Items from a data source:
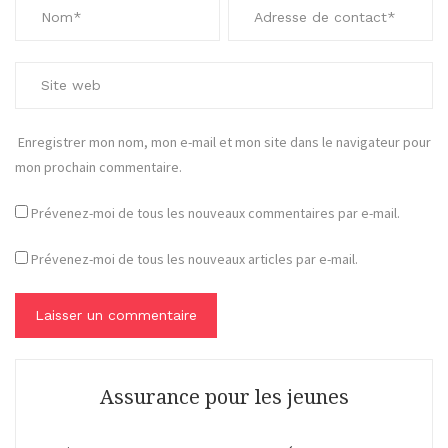
Enregistrer mon nom, mon e-mail et mon site dans le navigateur pour
mon prochain commentaire.
Prévenez-moi de tous les nouveaux commentaires par e-mail.
Prévenez-moi de tous les nouveaux articles par e-mail.
Assurance pour les jeunes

WHAT THE TASK REQUIRES:
I'd like the number of lines above that contain the word "mail", and nothing besides that number.

ANSWER SECTION:
3